Coupling Magnetism and Microwaves To Clamp Down on Noise in Quantum Information
(SciTechDaily) The U.S. Department of Energy (DOE) has recently funded both DOE’s Argonne National Laboratory and the University of Illinois Champaign-Urbana (UIUC) in a new project that will explore coupling magnetism and microwaves for quantum discoveries.
In the emerging field of quantum information science, microwaves may play a fundamental role because their physical properties enable them to provide desired quantum functionality at temperatures near to absolute zero (minus 460 degrees Fahrenheit) — a necessity because heat creates errors in quantum operations. However, microwaves are susceptible to noise, which is unwanted energy that disturbs signal and data transmission.
The research team will be exploring whether magnons could partner with microwave photons to ensure that microwaves can only travel in one direction, thereby essentially eliminating noise. Magnons are the fundamental excitations of magnets. By contrast, microwave photons result from electronic excitations producing waves like those in a microwave oven.
The Argonne scientists will build upon their earlier efforts to create a superconducting circuit integrated with magnetic elements.

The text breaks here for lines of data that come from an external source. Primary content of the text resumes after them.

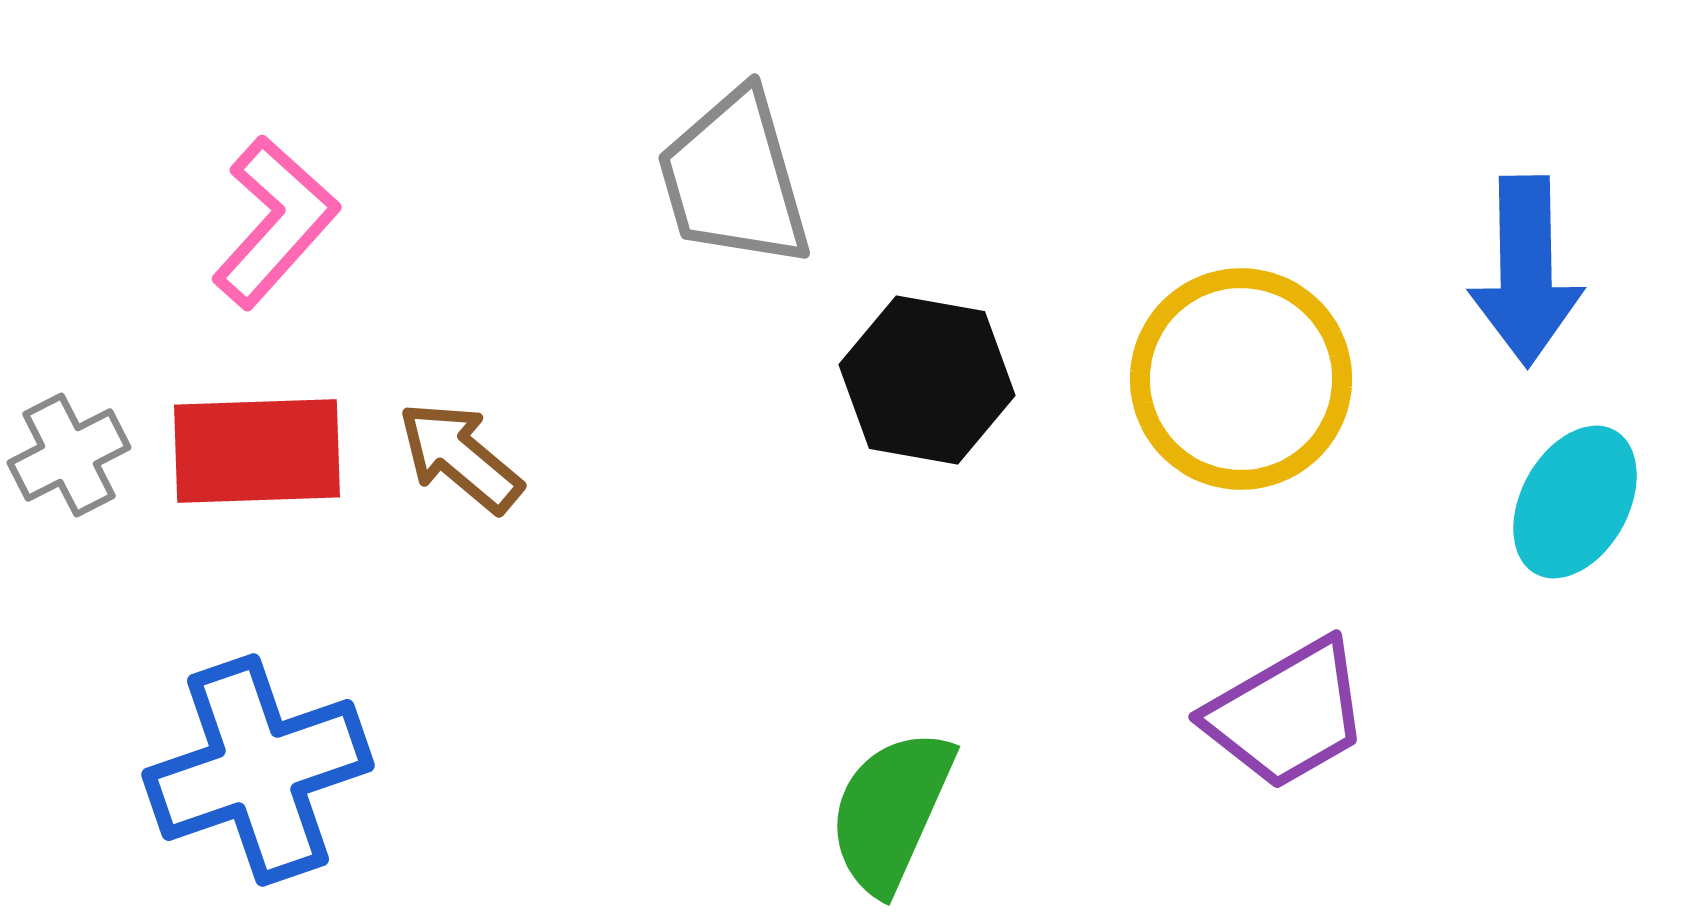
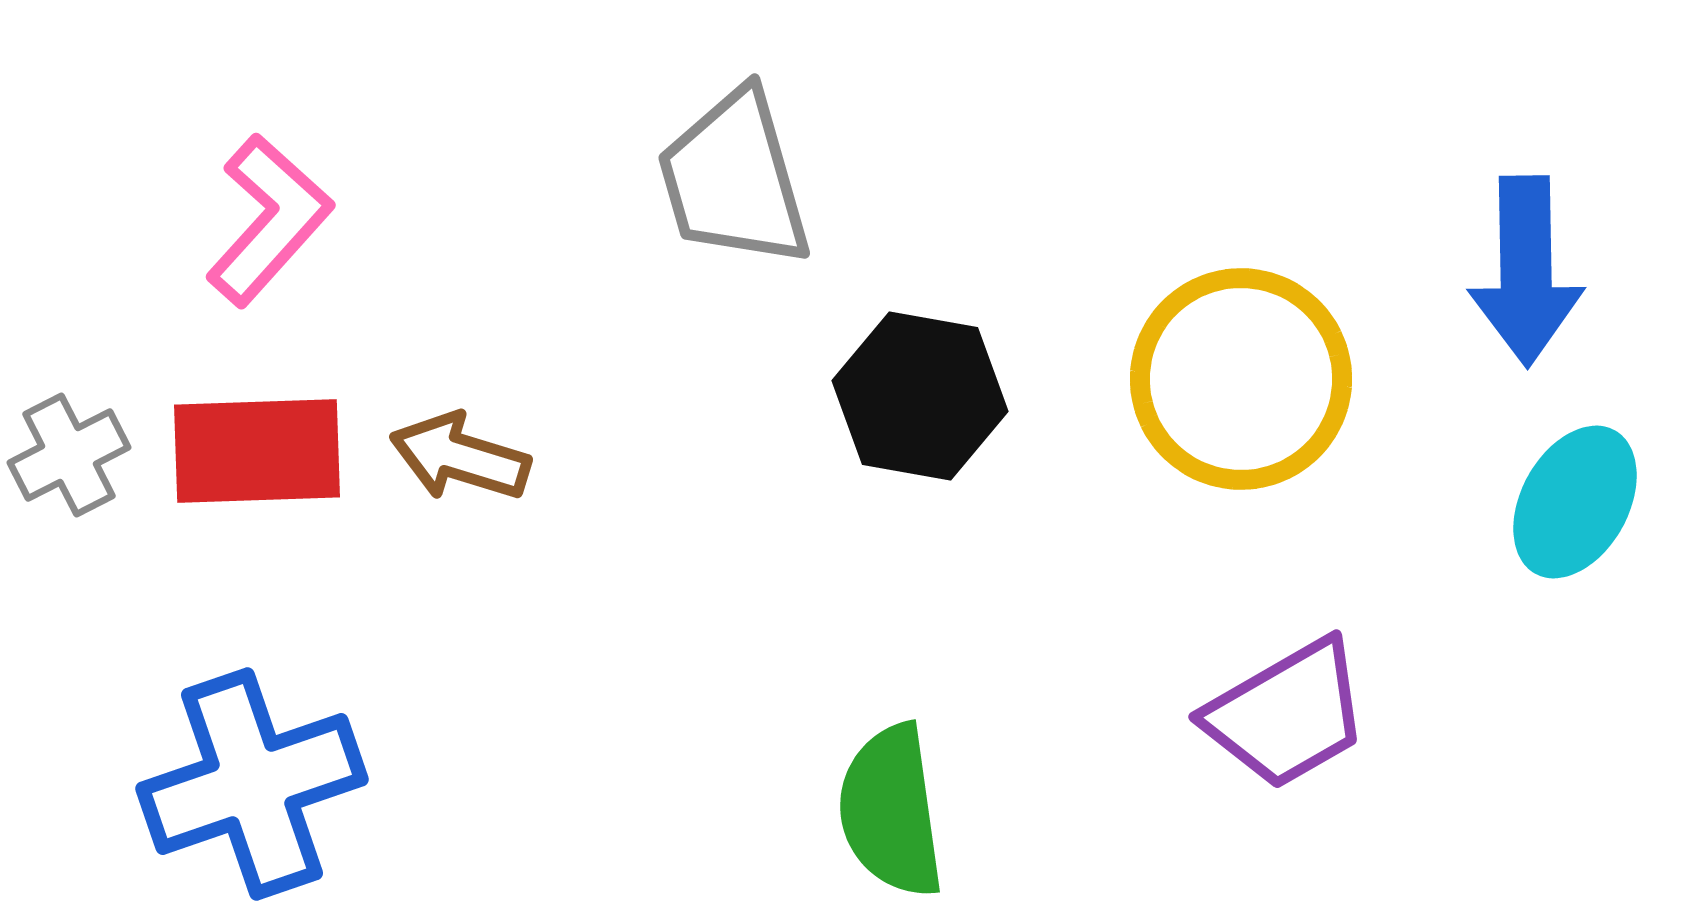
pink L-shape: moved 6 px left, 2 px up
black hexagon: moved 7 px left, 16 px down
brown arrow: rotated 23 degrees counterclockwise
blue cross: moved 6 px left, 14 px down
green semicircle: rotated 32 degrees counterclockwise
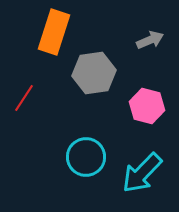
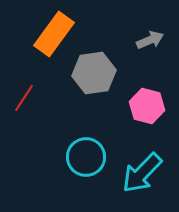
orange rectangle: moved 2 px down; rotated 18 degrees clockwise
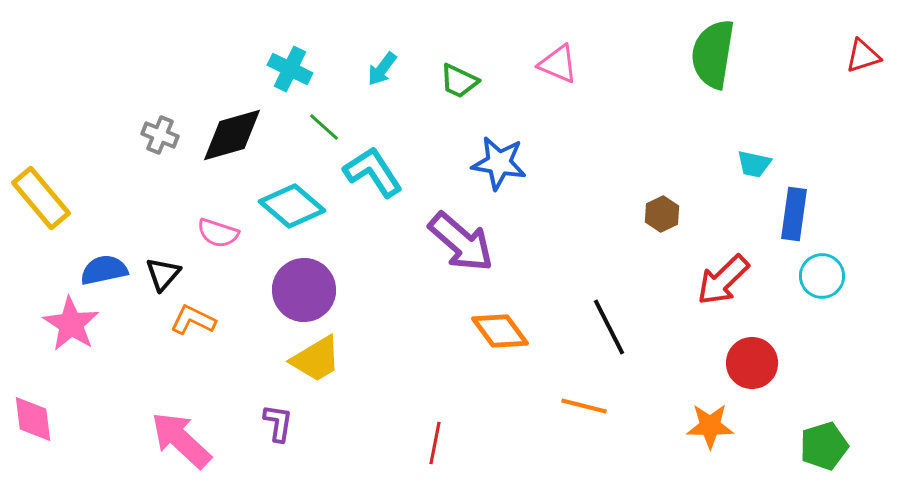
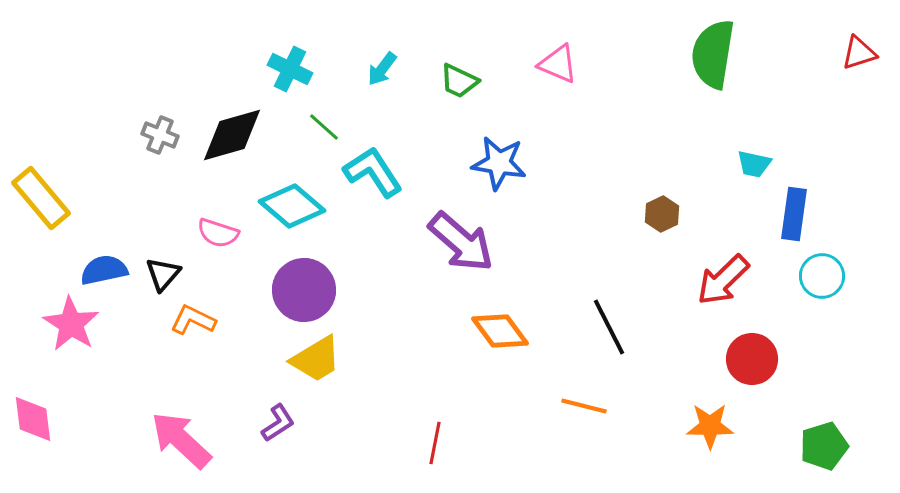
red triangle: moved 4 px left, 3 px up
red circle: moved 4 px up
purple L-shape: rotated 48 degrees clockwise
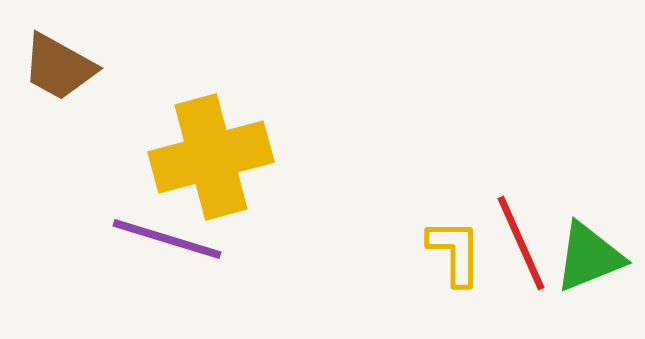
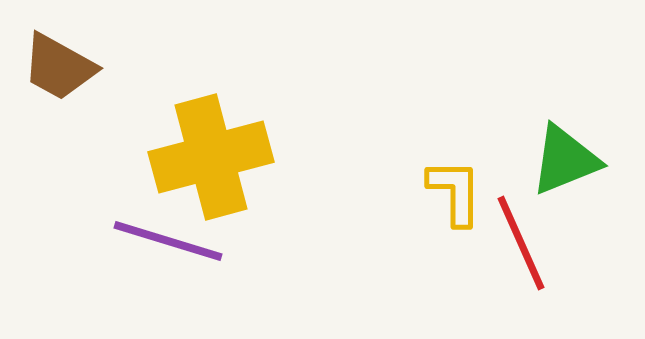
purple line: moved 1 px right, 2 px down
yellow L-shape: moved 60 px up
green triangle: moved 24 px left, 97 px up
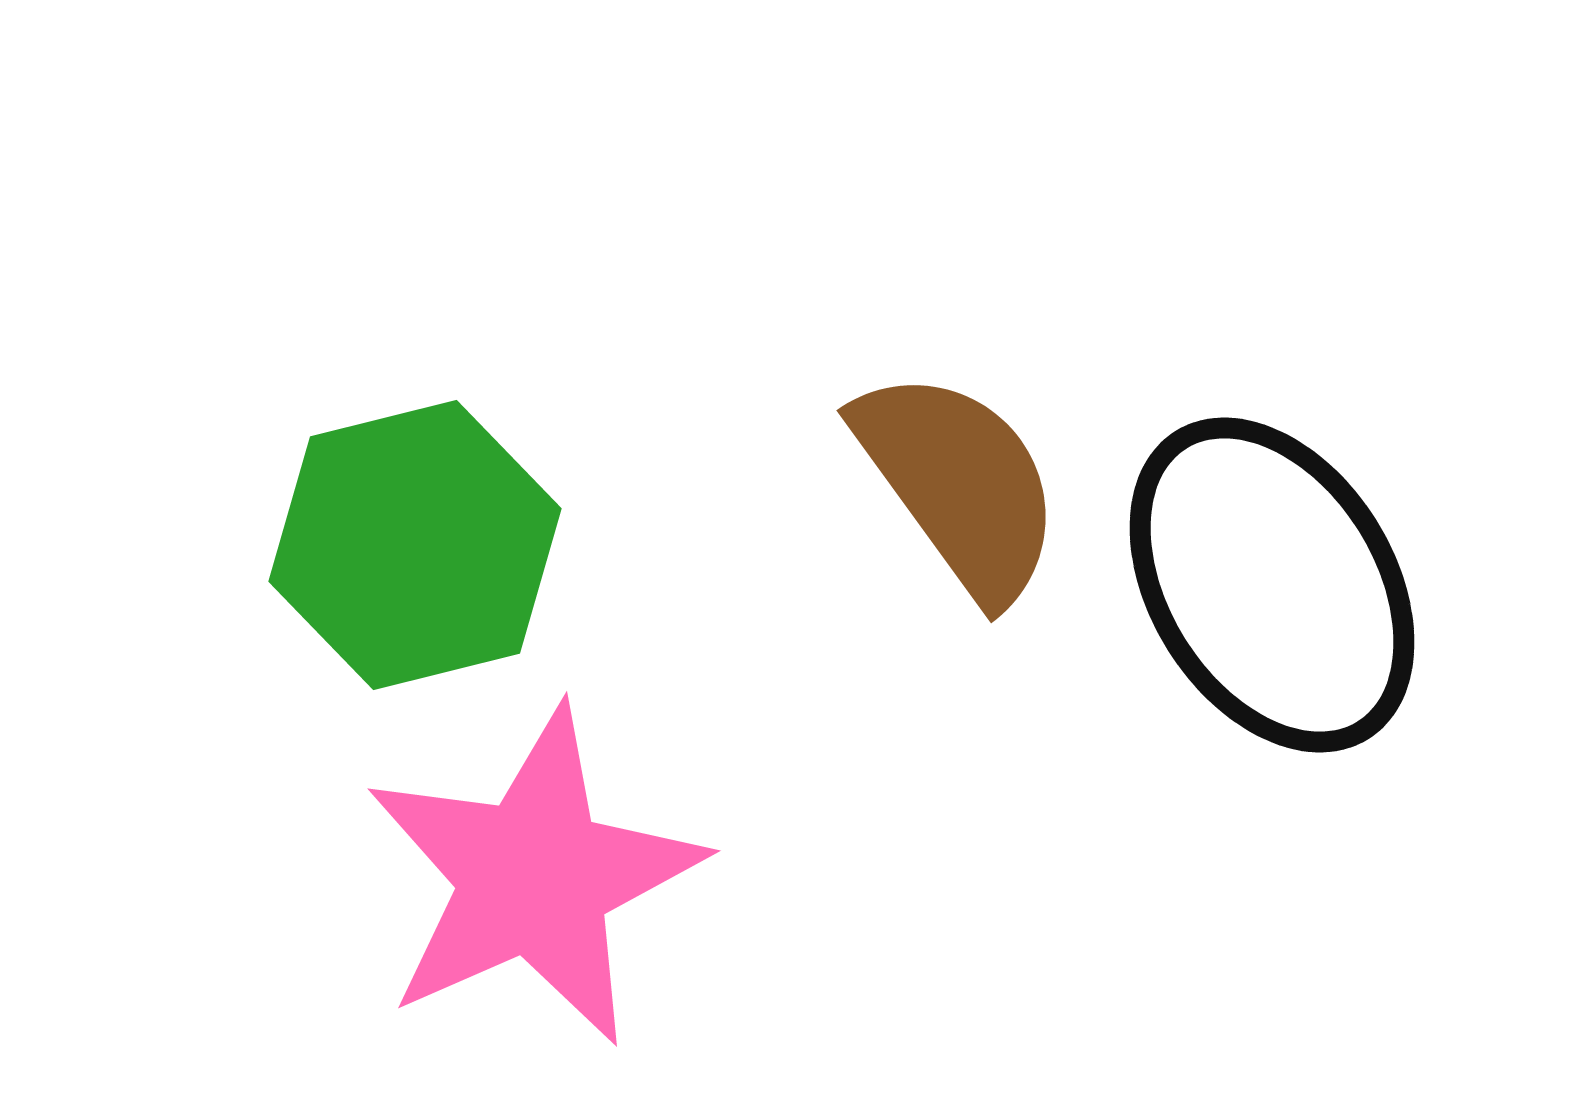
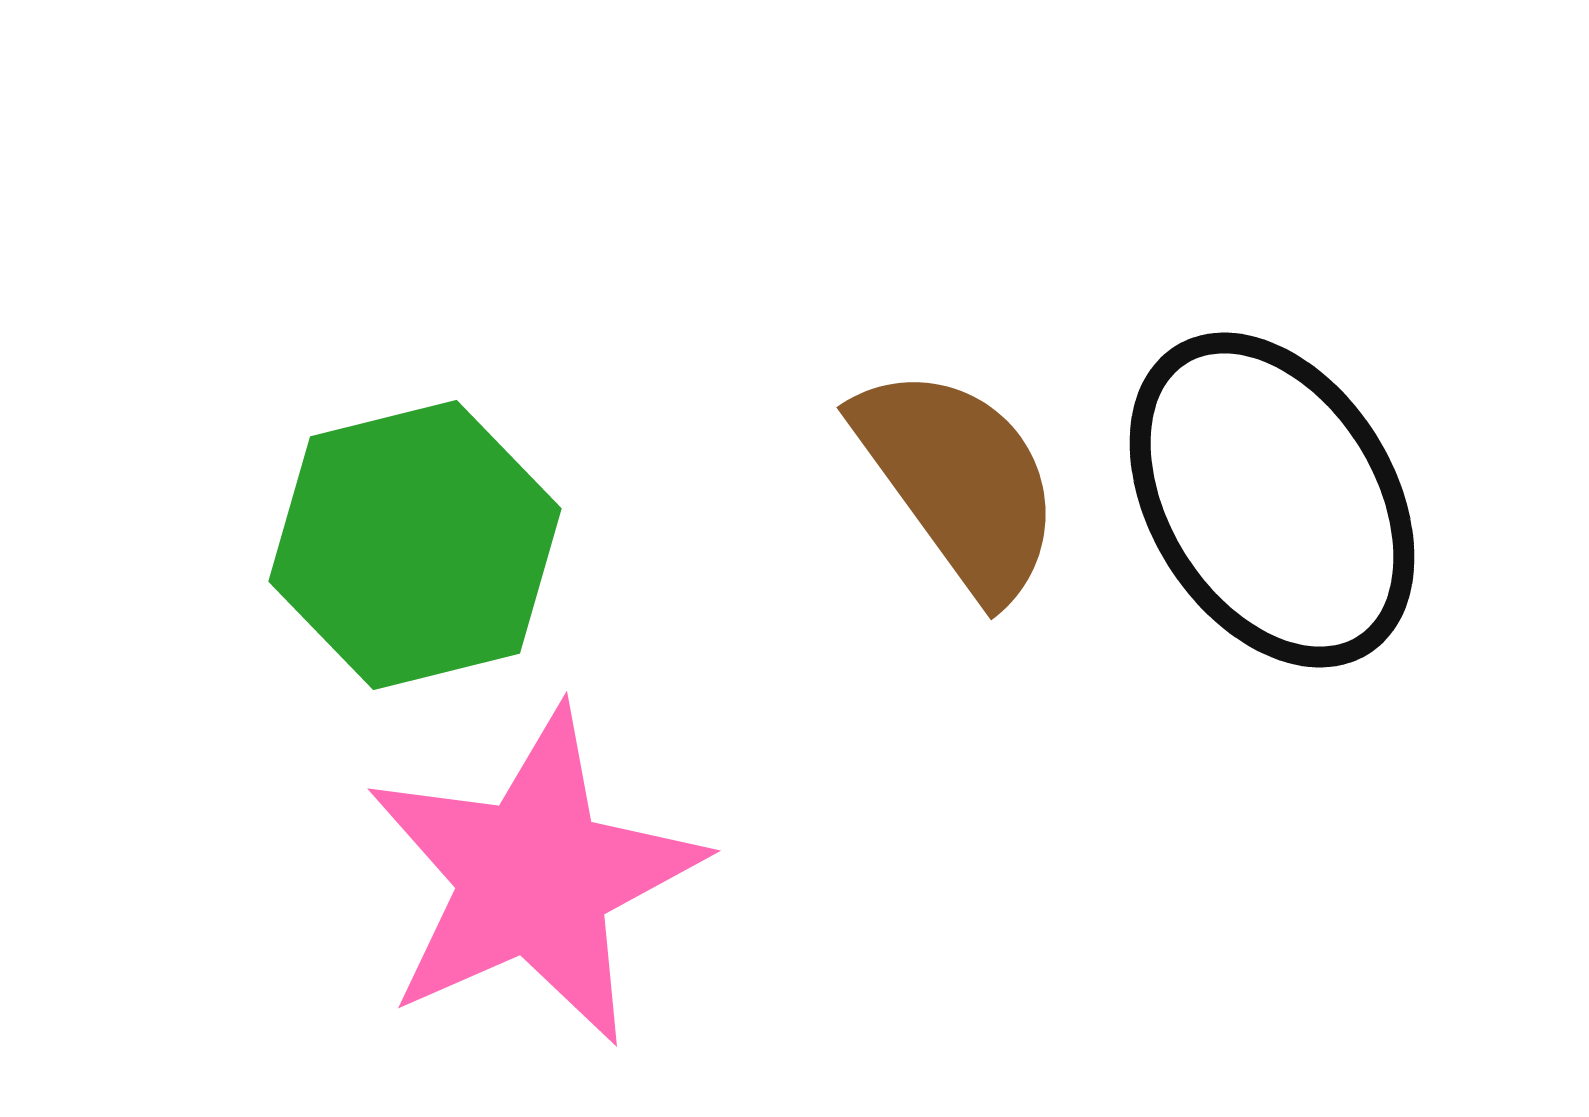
brown semicircle: moved 3 px up
black ellipse: moved 85 px up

The magnons and photons talk to each other through this superconducting device. Superconductivity — the complete absence of electrical resistance — allows coupling of magnons and microwave photons at near to absolute zero.
The UIUC researchers will be searching for magnets that work at ultracold temperatures. They will be testing known and new material systems to find candidates that can handle an ultracold environment and operate in a real quantum device.
“If we are successful within these three years, we will have magnetic structures directly integrated with quantum circuitry,” Hoffmann said. “This work could also apply to non-quantum devices for sensing and communication, such as in Wi-Fi or Bluetooth technologies.”